Bu bulantılardan kurtulmanın yolları;

Fazla baharatlı besinlerden, yemek kokularından yada mide bulantınıza neden olan besinlerden kaçınmalısınız. 
Sabah yataktan kalkmadan önce Kraker, kızarmış ekmek veya tahıldan yapılan kuru besinler gibi nişastalı besinleri tüketmelisiniz. 
Yataktan yavaşça kalkmalısınız. 
Midenizin boş kalmasını engellemek için gün boyunca yavaş yavaş ve azar azar yemek yemelisiniz. 
Sade makarna,patates,kraker, pirinç gibi kolay sindirilebilir karbonhidratları tercih etmelisiniz.
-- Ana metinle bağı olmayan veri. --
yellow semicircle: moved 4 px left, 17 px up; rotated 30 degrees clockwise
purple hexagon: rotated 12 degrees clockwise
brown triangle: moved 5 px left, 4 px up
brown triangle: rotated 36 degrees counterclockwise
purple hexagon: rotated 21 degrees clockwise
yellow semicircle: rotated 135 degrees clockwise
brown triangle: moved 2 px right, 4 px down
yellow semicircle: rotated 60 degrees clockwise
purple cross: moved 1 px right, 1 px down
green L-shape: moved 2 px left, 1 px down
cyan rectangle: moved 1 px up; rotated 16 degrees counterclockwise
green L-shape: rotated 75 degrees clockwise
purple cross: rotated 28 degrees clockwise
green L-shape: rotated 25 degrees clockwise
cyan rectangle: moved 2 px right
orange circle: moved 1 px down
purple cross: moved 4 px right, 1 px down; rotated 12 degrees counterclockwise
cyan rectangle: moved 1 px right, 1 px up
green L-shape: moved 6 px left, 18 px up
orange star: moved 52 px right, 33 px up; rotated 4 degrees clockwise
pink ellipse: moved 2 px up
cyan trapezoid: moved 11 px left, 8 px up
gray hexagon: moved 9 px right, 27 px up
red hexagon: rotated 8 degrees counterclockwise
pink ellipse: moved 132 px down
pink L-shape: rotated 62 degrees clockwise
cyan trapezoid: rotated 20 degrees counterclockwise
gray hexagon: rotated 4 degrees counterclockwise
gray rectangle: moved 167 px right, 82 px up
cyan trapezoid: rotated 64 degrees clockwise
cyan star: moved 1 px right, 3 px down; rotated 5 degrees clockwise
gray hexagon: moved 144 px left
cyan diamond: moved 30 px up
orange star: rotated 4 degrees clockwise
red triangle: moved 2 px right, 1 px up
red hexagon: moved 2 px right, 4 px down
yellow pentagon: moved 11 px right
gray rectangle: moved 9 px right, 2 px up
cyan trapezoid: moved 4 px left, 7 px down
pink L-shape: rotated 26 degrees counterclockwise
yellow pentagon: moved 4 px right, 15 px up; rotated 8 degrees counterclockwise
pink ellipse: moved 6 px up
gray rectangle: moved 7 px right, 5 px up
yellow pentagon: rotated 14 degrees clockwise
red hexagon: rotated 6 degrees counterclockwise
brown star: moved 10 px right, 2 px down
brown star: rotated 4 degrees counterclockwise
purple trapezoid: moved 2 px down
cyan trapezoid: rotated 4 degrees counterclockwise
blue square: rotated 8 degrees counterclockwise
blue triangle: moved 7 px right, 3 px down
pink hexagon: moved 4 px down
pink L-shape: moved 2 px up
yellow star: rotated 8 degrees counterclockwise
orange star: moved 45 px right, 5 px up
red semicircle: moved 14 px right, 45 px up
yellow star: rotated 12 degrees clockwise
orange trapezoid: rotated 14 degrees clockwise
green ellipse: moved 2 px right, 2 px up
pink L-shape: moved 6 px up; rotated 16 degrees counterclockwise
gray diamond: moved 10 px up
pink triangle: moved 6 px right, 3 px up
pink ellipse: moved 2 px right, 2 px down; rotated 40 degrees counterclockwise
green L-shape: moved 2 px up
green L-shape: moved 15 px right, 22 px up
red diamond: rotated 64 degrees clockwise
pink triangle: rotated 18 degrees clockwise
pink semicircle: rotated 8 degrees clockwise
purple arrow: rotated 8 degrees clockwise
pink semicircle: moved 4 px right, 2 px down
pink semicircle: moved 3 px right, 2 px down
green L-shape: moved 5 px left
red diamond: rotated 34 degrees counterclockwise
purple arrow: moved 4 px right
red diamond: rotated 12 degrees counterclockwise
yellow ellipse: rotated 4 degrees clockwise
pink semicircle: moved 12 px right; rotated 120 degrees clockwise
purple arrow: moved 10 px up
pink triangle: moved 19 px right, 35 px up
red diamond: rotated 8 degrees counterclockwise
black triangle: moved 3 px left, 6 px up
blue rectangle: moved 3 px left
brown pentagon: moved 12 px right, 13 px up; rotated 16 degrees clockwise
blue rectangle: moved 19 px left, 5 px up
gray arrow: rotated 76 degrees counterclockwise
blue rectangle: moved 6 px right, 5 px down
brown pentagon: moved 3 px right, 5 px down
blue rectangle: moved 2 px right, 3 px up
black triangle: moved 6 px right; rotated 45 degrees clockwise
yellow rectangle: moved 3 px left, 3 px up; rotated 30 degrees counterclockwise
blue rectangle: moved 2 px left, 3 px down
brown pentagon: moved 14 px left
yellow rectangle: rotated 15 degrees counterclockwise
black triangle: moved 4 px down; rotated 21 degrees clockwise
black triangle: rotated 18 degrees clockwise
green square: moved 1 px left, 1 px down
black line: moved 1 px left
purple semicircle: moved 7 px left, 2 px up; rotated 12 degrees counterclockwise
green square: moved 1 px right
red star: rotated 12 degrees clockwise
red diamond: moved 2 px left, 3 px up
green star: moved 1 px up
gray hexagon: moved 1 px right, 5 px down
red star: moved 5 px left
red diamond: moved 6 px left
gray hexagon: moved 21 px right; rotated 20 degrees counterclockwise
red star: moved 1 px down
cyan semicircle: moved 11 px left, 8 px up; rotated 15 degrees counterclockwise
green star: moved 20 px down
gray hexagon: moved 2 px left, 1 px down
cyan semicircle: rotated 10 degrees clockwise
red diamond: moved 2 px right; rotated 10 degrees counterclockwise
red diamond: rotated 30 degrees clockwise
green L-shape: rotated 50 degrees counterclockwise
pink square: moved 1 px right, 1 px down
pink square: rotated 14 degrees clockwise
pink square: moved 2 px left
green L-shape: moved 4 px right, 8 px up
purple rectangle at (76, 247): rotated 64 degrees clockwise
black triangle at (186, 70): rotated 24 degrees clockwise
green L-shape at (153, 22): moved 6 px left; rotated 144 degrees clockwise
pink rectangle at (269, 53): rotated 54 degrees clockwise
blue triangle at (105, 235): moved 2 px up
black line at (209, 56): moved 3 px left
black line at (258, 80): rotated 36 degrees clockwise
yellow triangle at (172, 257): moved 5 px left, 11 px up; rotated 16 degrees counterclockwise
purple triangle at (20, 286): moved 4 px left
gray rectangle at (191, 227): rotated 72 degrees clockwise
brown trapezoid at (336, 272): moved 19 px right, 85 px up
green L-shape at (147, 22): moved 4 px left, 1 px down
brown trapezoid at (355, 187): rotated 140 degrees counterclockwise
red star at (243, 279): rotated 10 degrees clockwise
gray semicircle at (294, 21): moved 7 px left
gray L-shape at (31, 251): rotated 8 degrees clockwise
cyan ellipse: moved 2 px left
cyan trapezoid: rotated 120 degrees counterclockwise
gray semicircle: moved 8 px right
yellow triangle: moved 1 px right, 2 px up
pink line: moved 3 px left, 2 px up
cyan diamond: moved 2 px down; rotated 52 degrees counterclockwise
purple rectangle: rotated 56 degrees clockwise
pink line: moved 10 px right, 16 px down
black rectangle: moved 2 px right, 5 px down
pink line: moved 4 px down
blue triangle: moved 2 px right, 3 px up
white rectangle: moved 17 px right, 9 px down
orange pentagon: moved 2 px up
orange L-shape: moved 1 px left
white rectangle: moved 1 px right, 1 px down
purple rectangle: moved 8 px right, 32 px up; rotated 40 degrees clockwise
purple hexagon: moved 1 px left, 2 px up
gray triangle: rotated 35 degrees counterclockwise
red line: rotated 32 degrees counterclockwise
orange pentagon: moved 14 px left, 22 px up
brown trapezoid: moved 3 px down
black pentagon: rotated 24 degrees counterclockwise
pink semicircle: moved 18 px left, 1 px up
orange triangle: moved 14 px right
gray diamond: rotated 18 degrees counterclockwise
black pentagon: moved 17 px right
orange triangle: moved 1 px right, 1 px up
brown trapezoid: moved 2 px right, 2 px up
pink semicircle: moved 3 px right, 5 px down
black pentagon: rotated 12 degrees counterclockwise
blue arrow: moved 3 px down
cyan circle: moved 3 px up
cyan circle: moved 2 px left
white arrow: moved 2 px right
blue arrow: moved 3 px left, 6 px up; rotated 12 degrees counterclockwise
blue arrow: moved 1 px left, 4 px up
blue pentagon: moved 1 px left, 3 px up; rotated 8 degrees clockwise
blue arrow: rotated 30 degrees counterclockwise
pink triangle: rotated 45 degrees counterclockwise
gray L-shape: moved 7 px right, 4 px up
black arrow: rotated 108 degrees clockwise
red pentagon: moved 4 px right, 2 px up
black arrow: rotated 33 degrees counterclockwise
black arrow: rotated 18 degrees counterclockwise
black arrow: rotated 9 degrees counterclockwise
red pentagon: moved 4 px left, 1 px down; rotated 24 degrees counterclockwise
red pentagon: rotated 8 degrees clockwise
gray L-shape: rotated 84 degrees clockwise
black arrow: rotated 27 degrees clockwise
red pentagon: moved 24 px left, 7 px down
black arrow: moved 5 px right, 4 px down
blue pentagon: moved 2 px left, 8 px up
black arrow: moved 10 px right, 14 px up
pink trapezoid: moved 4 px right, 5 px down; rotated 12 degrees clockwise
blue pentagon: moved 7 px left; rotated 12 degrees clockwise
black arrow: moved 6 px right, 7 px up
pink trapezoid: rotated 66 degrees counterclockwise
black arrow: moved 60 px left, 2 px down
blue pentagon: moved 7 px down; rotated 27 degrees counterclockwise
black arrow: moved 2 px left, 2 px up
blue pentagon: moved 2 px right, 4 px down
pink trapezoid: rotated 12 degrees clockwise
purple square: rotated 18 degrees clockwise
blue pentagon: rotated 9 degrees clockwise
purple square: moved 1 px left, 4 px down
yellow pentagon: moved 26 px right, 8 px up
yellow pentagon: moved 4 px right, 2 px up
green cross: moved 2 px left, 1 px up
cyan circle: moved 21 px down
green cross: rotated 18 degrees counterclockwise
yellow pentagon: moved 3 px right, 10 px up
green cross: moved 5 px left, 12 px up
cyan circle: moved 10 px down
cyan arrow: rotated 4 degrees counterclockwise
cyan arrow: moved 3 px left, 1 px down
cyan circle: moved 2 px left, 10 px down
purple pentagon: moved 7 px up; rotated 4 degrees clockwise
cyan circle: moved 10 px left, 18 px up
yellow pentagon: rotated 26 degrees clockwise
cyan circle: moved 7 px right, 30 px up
MİDE YANMASI VE EKŞİMELERİ: Daha çok gebeliğin son üç ayında görülen mide ekşimesi, bebeğin sindirim organları üzerine baskıda bulunması sonucu oluşmaktadır. Rahatsızlığınızı hafifletmek için;

Yemeklerinizi azar azar ve sık tüketiniz. 
Çok yağlı ve soslu yemekler yemeyiniz. 
Çay, kahve ve kakao gibi kafeinli içecekler mide bulantısı ve ekşimesine neden olabileceği için tüketmeyin. 
Uyurken başınızı mutlaka yüksek tutun. 
HAMİLELİK VE AĞIRLIK KONTROLÜ: Hamile kalan bayanların en büyük korkularından biride hamilelik süresince fazla kilo almaktır. Hamilelik süresince aldığınız kilolar bebeğinizin gelişimi için aldığınız sağlıklı eklerdir. Annenin vücudundaki değişikliklere uyum sağlaması ve bebeğinin normal gelişimi için ağırlık kazanımı çok önemli ve normaldir. Fetus ağırlığının yanı sıra artan kan hacmi, büyüyen göğüsler, plesanta ve aminiyotik sıvı annenin ağırlık artışının nedenleridir. Bu nedenle hamilelik süresince kilo almamak ya da yeterimce kilo almamak bebeğinizin ve sizin sağlığınız için risk yaratır.

Hamilelik süresince asla zayıflama diyeti yapmamalısınız. Baştan sağma kalori hesabı yaparak kilo vermeye çalışmak ya da kiloyu korumak için hamilelik dönemi asla uygun bir dönem değildir. Bebeğinizin doğum ağırlığı ve sağlığı gelecek dokuz boyunca sizin ağırlık kazanımınıza bağlıdır. Sınırlandırılan ağırlık kazanımı gelişimi tamamlanmamış düşük doğum ağırlıklı bir bebek veya erken bebek dünyaya getirme şansınız artıracaktır.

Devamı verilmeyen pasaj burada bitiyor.